HAVING CONFIDENCE OR ACTING CONFIDENTLY?
That is the key question, the key difference: the passive state of enjoying confidence or the active state of affirming it?
Efforts to measure the confidence of consumers or the investing public easily miss the point that passive confidence means little more than ungrounded optimism, a desire, a wish. Saying that you have confidence is saying little more than that is how you prefer to see yourself and others.
To mean anything, confidence must stem from understanding and rely on a sense of control. It is a basis for action, not opinion.
Poll takers and consumer researchers tend to stay at a superficial level because there really isn’t that much difference between taking one brand off the shelf or another, or pulling down one of two levers in a booth. Real confidence has to involve something more, a commitment to put down $20,000 for a new car, or to sign a mortgage requiring substantial payments over 20 years. But the recent credit debacle has revealed that, even in those circumstances, consumers were misled by a false sense of confidence, or by false promises.

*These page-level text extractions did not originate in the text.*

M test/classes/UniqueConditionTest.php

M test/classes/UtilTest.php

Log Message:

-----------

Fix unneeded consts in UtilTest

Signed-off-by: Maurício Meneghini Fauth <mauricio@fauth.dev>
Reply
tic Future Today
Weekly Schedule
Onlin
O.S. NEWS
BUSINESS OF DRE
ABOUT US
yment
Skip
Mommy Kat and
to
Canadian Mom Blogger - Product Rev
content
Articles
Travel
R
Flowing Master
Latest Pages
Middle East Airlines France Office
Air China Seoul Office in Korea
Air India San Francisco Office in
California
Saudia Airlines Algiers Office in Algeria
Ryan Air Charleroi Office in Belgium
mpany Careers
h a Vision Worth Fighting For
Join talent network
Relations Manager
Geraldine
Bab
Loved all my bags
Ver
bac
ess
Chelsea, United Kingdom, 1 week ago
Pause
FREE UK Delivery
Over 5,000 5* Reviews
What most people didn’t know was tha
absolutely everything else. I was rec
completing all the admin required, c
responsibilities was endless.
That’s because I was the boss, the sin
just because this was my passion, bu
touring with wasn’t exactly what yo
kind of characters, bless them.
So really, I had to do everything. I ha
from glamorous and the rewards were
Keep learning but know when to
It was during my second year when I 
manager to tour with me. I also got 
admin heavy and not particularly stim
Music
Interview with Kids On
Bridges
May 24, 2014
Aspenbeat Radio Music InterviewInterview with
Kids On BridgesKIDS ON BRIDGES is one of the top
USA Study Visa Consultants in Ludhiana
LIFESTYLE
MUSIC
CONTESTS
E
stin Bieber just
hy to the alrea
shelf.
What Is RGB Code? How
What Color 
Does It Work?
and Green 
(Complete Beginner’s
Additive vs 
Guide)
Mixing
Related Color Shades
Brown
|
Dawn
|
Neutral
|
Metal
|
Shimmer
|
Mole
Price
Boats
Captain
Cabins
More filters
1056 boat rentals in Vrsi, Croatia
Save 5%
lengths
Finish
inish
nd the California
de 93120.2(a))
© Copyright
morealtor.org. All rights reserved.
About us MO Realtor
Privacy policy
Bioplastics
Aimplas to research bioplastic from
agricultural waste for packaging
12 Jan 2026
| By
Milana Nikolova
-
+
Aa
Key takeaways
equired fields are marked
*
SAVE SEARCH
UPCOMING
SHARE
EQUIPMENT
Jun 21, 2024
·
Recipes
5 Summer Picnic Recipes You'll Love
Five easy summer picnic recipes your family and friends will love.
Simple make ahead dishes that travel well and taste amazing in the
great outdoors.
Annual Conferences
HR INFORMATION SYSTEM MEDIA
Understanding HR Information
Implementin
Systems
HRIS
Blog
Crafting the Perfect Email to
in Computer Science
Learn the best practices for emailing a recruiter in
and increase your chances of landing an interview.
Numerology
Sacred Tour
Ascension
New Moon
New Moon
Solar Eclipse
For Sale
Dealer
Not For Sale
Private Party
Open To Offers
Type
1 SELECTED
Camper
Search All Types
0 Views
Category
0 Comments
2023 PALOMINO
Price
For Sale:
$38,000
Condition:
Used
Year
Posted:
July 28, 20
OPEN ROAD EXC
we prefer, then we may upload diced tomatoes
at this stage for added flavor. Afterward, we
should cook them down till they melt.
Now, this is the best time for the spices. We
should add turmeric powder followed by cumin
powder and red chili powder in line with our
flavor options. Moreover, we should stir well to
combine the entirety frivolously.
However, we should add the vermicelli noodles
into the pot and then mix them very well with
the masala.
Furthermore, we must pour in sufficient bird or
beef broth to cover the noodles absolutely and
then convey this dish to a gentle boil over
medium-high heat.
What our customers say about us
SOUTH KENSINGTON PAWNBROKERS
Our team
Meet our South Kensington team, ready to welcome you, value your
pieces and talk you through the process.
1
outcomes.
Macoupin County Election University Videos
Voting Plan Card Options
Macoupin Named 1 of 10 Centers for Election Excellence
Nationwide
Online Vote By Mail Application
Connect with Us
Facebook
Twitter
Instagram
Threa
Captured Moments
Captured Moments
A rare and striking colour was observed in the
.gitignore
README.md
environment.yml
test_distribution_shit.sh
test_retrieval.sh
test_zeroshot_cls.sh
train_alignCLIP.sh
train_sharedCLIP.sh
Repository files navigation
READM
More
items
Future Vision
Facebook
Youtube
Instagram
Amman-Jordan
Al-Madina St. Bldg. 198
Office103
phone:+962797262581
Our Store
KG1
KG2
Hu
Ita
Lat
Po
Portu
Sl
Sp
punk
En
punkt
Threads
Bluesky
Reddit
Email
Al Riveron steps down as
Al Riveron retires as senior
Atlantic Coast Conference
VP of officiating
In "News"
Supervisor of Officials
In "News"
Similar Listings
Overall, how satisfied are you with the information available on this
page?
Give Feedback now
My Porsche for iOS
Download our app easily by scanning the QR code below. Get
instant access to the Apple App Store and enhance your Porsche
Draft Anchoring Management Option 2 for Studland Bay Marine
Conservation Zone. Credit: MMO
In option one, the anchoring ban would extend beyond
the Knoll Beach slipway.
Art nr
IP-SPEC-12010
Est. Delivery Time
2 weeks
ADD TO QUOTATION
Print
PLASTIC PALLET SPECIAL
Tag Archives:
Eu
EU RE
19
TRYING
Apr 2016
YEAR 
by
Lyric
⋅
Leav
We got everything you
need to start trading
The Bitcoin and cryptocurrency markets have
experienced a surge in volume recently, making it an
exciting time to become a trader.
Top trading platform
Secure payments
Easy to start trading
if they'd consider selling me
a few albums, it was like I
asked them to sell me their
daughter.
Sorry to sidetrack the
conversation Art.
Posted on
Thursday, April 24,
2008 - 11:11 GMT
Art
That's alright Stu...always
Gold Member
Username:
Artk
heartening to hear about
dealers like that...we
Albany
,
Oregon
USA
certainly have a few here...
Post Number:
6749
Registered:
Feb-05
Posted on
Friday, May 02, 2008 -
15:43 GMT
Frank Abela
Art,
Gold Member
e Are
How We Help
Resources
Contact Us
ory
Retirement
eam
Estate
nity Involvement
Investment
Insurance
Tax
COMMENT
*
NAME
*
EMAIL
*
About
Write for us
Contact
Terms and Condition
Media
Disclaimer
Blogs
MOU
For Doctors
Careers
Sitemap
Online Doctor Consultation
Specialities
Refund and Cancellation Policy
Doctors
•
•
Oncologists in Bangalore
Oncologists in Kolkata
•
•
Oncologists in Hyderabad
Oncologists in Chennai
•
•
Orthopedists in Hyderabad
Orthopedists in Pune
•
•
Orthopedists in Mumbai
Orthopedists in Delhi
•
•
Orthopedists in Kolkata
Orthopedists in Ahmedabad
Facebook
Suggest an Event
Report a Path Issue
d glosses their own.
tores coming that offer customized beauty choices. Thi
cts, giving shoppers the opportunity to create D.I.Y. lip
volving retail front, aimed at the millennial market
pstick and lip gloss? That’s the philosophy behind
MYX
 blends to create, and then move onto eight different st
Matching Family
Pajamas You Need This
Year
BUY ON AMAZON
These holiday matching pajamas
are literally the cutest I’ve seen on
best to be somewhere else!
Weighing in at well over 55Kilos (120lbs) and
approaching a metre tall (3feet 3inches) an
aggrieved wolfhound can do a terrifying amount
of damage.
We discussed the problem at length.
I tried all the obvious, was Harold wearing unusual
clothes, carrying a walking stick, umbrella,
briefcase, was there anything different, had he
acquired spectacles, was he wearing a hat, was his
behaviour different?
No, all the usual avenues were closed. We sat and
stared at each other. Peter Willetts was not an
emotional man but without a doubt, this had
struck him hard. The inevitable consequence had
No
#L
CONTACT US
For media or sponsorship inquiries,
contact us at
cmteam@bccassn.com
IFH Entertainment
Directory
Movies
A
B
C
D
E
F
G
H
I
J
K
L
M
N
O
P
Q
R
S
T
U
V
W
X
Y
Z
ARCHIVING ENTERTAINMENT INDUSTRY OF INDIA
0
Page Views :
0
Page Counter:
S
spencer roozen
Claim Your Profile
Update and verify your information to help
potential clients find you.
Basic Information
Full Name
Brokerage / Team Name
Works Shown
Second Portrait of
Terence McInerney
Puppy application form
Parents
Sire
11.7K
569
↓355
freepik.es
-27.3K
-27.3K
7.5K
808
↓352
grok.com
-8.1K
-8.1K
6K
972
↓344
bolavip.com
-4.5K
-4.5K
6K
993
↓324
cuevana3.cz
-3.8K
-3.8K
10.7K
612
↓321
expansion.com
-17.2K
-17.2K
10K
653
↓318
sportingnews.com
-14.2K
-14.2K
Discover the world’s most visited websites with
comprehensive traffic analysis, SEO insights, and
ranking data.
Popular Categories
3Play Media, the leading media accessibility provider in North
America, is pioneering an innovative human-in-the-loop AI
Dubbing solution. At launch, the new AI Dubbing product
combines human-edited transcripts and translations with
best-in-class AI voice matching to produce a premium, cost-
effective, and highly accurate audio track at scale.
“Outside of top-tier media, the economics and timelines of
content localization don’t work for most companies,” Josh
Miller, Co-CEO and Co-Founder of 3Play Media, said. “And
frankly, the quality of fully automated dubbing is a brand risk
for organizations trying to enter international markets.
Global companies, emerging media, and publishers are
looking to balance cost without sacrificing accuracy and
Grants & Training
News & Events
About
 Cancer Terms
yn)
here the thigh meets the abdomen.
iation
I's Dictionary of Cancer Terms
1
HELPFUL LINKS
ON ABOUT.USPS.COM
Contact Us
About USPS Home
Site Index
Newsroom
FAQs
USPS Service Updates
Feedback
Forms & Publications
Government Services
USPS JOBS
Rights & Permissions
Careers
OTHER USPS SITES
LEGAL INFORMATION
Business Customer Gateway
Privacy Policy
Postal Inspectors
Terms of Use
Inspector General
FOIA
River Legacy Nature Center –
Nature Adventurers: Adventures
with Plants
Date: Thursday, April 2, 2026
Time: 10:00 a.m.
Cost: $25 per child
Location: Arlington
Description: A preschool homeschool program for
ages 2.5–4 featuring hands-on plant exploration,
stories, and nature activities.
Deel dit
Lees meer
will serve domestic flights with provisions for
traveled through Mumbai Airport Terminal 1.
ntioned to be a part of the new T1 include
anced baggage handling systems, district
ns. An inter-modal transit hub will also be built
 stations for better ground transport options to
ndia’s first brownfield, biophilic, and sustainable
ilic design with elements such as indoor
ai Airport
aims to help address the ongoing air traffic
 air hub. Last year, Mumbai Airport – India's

Do we really want to know what is the real confidence of consumers or investors? Or do we just want them to resume their optimism and get back into debt, whether or not they can make their payments. Put baldly like that, I doubt anyone would say the latter. And yet without any change in our measures or our habits, that is actually too likely to happen.
We all want to believe that recovery is around the corner. Encouraging a boom that leads to another bust would be one way to help it along.